Published online Aug 7, 2006. doi: 10.3748/wjg.v12.i29.4660
Revised: January 28, 2006
Accepted: February 18, 2006
Published online: August 7, 2006
AIM: To study CD34, CD105, inducible nitric oxide synthase (iNOS), endogenous nitric oxide synthase (eNOS), and hypoxia-inducible factor 1 (HIF-1) α expression in human colorectal carcinomas.
METHODS: The tissue microarrays (TMAs) were made up of 80 cases of colorectal carcinoma and 80 cases of non-neoplasm colorectal mucosa. The expression of CD34, CD105, NOS and HIF-1α was detected by immunohistochemistry (S-P).

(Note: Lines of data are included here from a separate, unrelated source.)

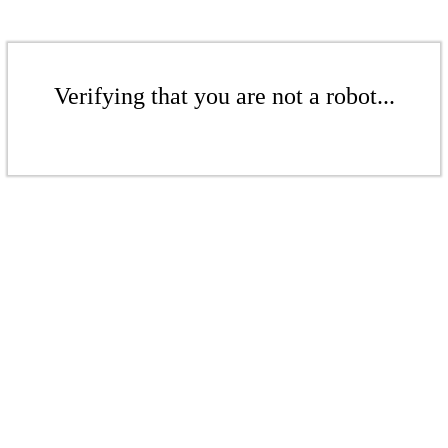
Verifying that you are not a robot...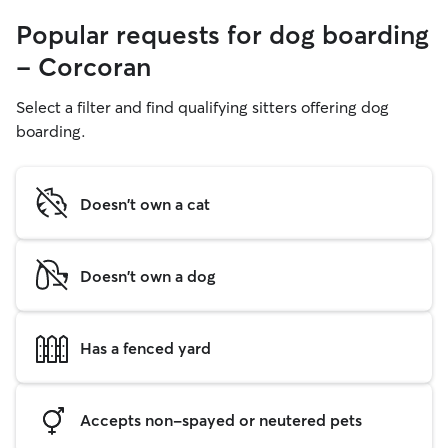
Popular requests for dog boarding
- Corcoran
Select a filter and find qualifying sitters offering dog
boarding.
Doesn't own a cat
Doesn't own a dog
Has a fenced yard
Accepts non-spayed or neutered pets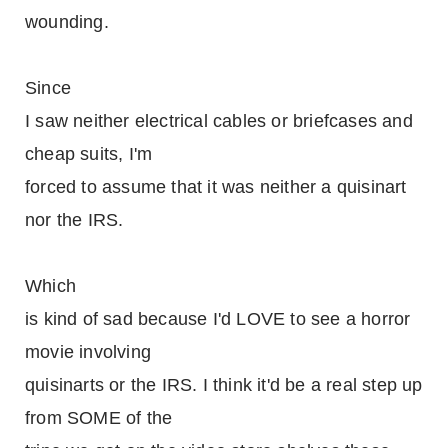
wounding.
Since
I saw neither electrical cables or briefcases and
cheap suits, I'm
forced to assume that it was neither a quisinart
nor the IRS.
Which
is kind of sad because I'd LOVE to see a horror
movie involving
quisinarts or the IRS. I think it'd be a real step up
from SOME of the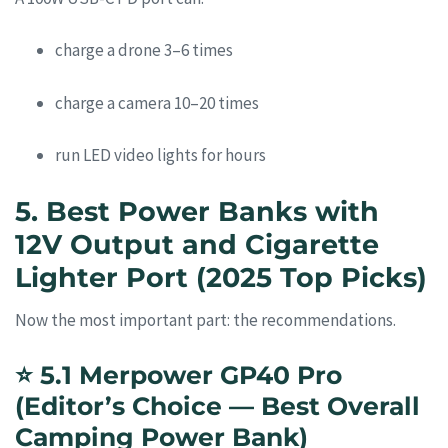
charge a drone 3–6 times
charge a camera 10–20 times
run LED video lights for hours
5. Best Power Banks with
12V Output and Cigarette
Lighter Port (2025 Top Picks)
Now the most important part: the recommendations.
⭐
5.1 Merpower GP40 Pro
(Editor’s Choice — Best Overall
Camping Power Bank)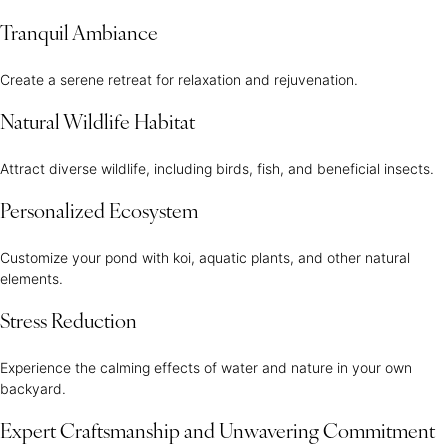
Tranquil Ambiance
Create a serene retreat for relaxation and rejuvenation.
Natural Wildlife Habitat
Attract diverse wildlife, including birds, fish, and beneficial insects.
Personalized Ecosystem
Customize your pond with koi, aquatic plants, and other natural
elements.
Stress Reduction
Experience the calming effects of water and nature in your own
backyard.
Expert Craftsmanship and Unwavering Commitment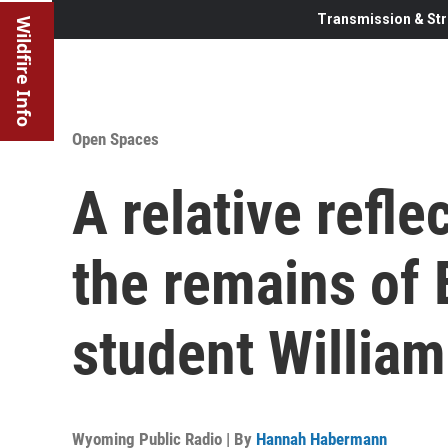
Transmission & Str
Wildfire Info
Open Spaces
A relative refle
the remains of
student Willia
Wyoming Public Radio | By
Hannah Habermann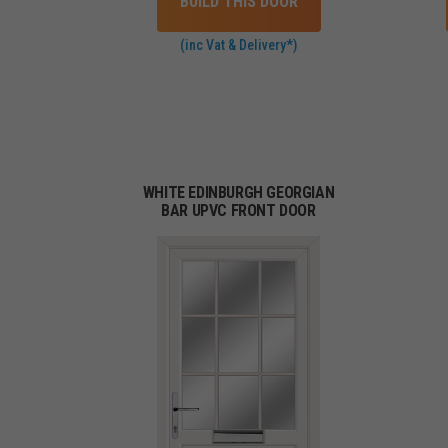
BUILD THIS DOOR
(inc Vat & Delivery*)
WHITE EDINBURGH GEORGIAN
BAR UPVC FRONT DOOR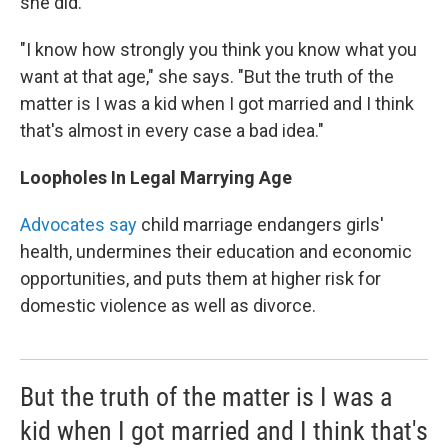
she did.
"I know how strongly you think you know what you
want at that age," she says. "But the truth of the
matter is I was a kid when I got married and I think
that's almost in every case a bad idea."
Loopholes In Legal Marrying Age
Advocates say
child marriage endangers girls'
health, undermines their education and economic
opportunities, and puts them at higher risk for
domestic violence as well as divorce.
But the truth of the matter is I was a
kid when I got married and I think that's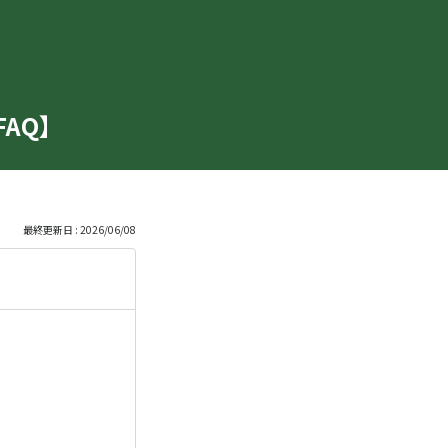
【FAQ】
最終更新日 : 2026/06/08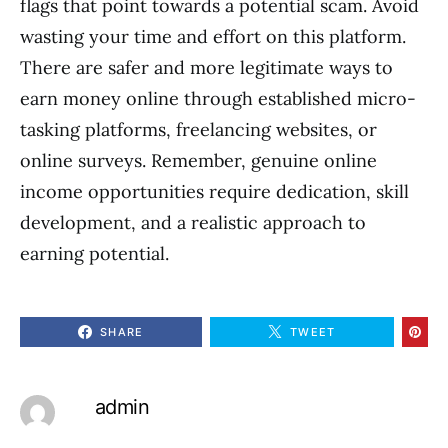
flags that point towards a potential scam. Avoid
wasting your time and effort on this platform.
There are safer and more legitimate ways to
earn money online through established micro-
tasking platforms, freelancing websites, or
online surveys. Remember, genuine online
income opportunities require dedication, skill
development, and a realistic approach to
earning potential.
SHARE
TWEET
admin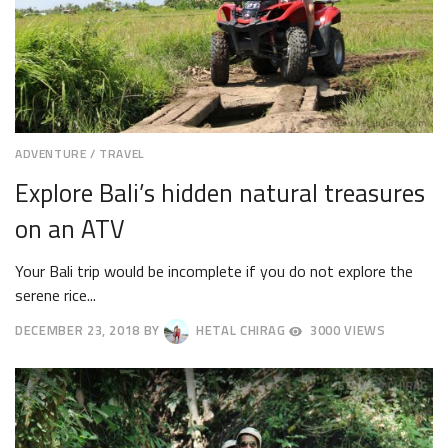
ADVENTURE
/
TRAVEL
Explore Bali’s hidden natural treasures
on an ATV
Your Bali trip would be incomplete if you do not explore the
serene rice...
DECEMBER 23, 2018
BY
HETAL CHIRAG
3000 VIEWS
DECEMBER
26,
2018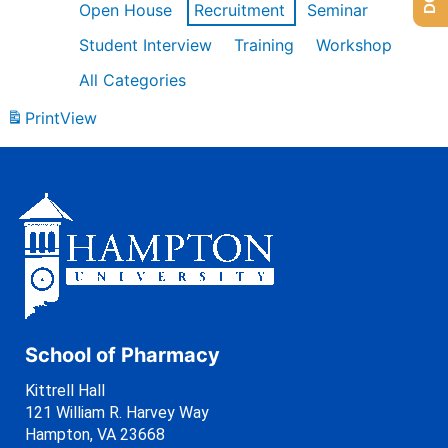
Open House
Recruitment
Seminar
Student Interview
Training
Workshop
All Categories
Print
View
School of Pharmacy
Kittrell Hall
121 William R. Harvey Way
Hampton, VA 23668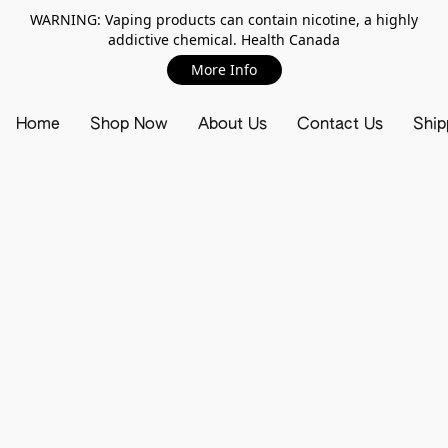
WARNING: Vaping products can contain nicotine, a highly
addictive chemical. Health Canada
More Info
Home
Shop Now
About Us
Contact Us
Ship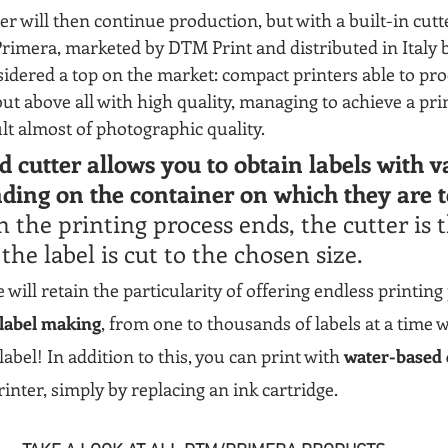
ter will then continue production, but with a built-in cut
Primera, marketed by DTM Print and distributed in Italy 
idered a top on the market: compact printers able to prod
ut above all with high quality, managing to achieve a prin
ult almost of photographic quality.
d cutter allows you to obtain labels with v
ding on the container on which they are t
the printing process ends, the cutter is 
the label is cut to the chosen size.
will retain the particularity of offering endless printing p
 label making
, from one to thousands of labels at a time w
abel! In addition to this, you can print with 
water-based 
printer, simply by replacing an ink cartridge.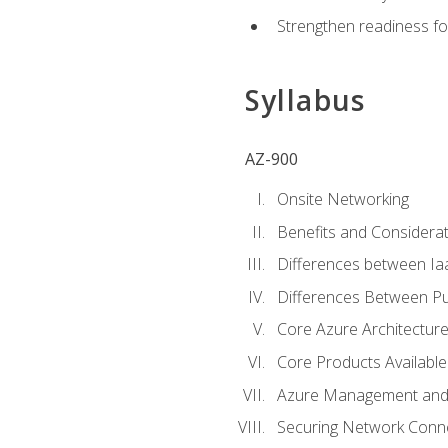
Strengthen readiness fo
Syllabus
AZ-900
Onsite Networking
Benefits and Considerat
Differences between Ia
Differences Between Pub
Core Azure Architectu
Core Products Available
Azure Management and 
Securing Network Connec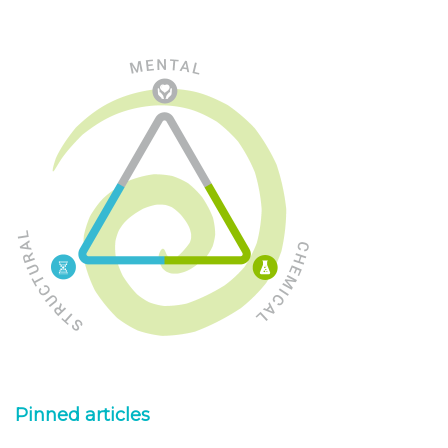
Pinned articles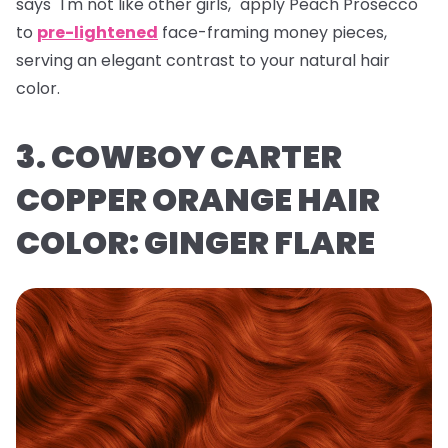
says "I'm not like other girls," apply Peach Prosecco
to
pre-lightened
face-framing money pieces,
serving an elegant contrast to your natural hair
color.
3. COWBOY CARTER
COPPER ORANGE HAIR
COLOR: GINGER FLARE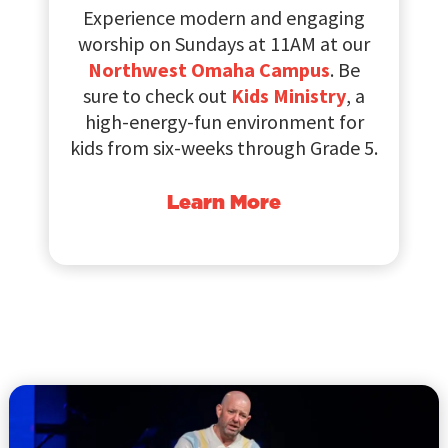
Experience modern and engaging
worship on Sundays at 11AM at our
Northwest Omaha Campus
. Be
sure to check out
Kids Ministry
, a
high-energy-fun environment for
kids from six-weeks through Grade 5.
Learn More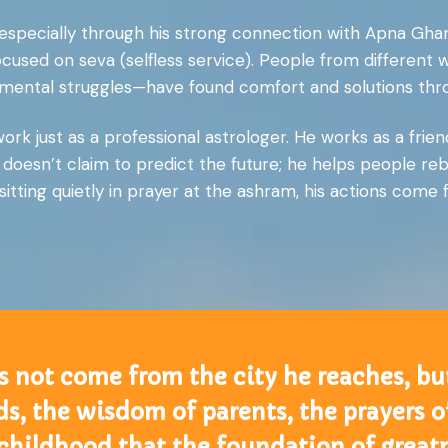
, especially through his strong connection with Apna Gha
focused on seva (selfless service). People from different 
 or mental struggles—have found comfort and solutions t
rk just as a professional astrologer. He works as a friend
doesn’t claim to predict the future; he helps people rebu
sitting quietly in prayer at the ashram, his actions come 
s not come from the city he reaches, bu
elds, the wisdom of parents, the prayers
 childhood that the foundation of greatne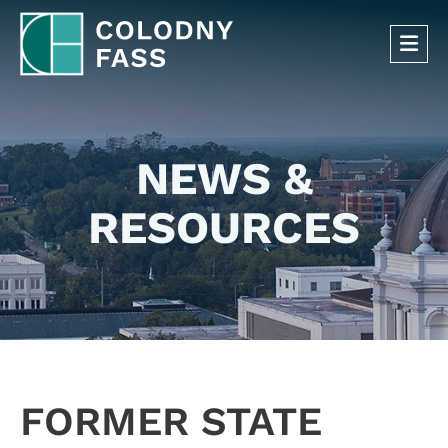
OP
NEWS &
RESOURCES
FORMER STATE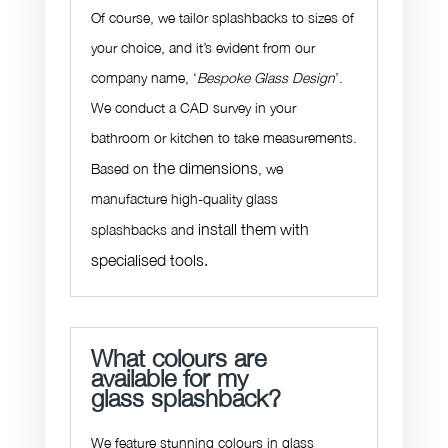
Of course, we tailor splashbacks to sizes of
your choice, and it’s evident from our
company name, ‘
Bespoke Glass Design
’.
We conduct a CAD survey in your
bathroom or kitchen to take measurements.
the dimensions
Based on
, we
manufacture high-quality glass
install them with
splashbacks and
specialised tools.
What colours are
available for my
glass splashback?
We feature stunning colours in glass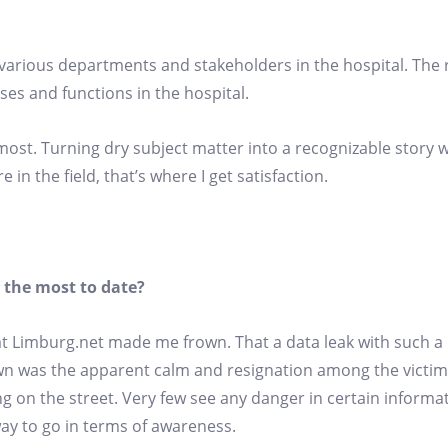
e various departments and stakeholders in the hospital. The
es and functions in the hospital.
 most. Turning dry subject matter into a recognizable story 
in the field, that’s where I get satisfaction.
 the most to date?
t Limburg.net made me frown. That a data leak with such a 
own was the apparent calm and resignation among the victim
g on the street. Very few see any danger in certain informa
 way to go in terms of awareness.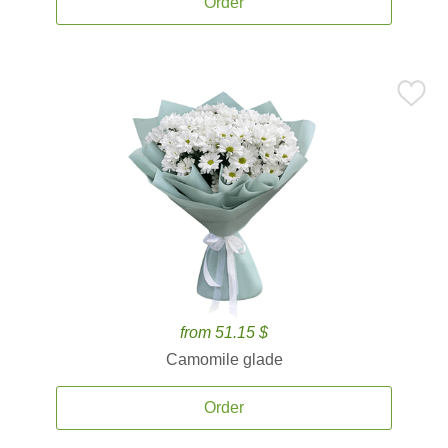
Order
from 51.15 $
Camomile glade
Order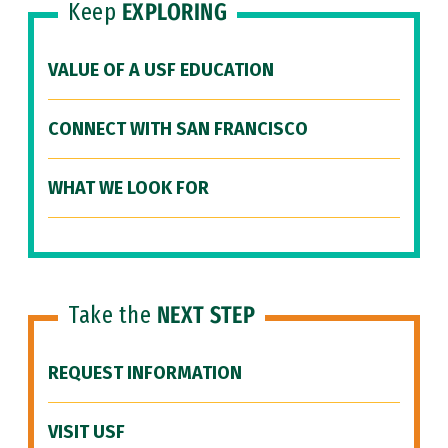
Keep
EXPLORING
VALUE OF A USF EDUCATION
CONNECT WITH SAN FRANCISCO
WHAT WE LOOK FOR
Take the
NEXT STEP
REQUEST INFORMATION
VISIT USF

RESULTS: iNOS and HIF-1α expression in colorectal carcinoma was significantly higher than in non-neoplasm colorectal mucosa (χ2 = 43.166, P < 0.01; χ2 = 10.4278, P < 0.01); eNOS expression in colorectal carcinoma was significantly lower than in non-neoplasm colorectal mucosa (χ2 = 11.354, P < 0.01). The expression of iNOS correlated with differentiation (χ2 = 18.141, P < 0.01), invasive depth (χ2 = 4.748, P < 0.01), and Micro vessel density (MVD) (t = 2.327, P < 0.05). The expression of HIF-1α was correlated with infiltrating depth (χ2 = 4.397, P < 0.05), Duke’s staging (χ2 = 4.255, P < 0.05), and MVD (t = 2.272, P < 0.05). No correlation was found in eNOS expression.
CONCLUSION: Over-expression of iNOS and HIF-1α in colorectal carcinoma is correlated with the biological character MVD.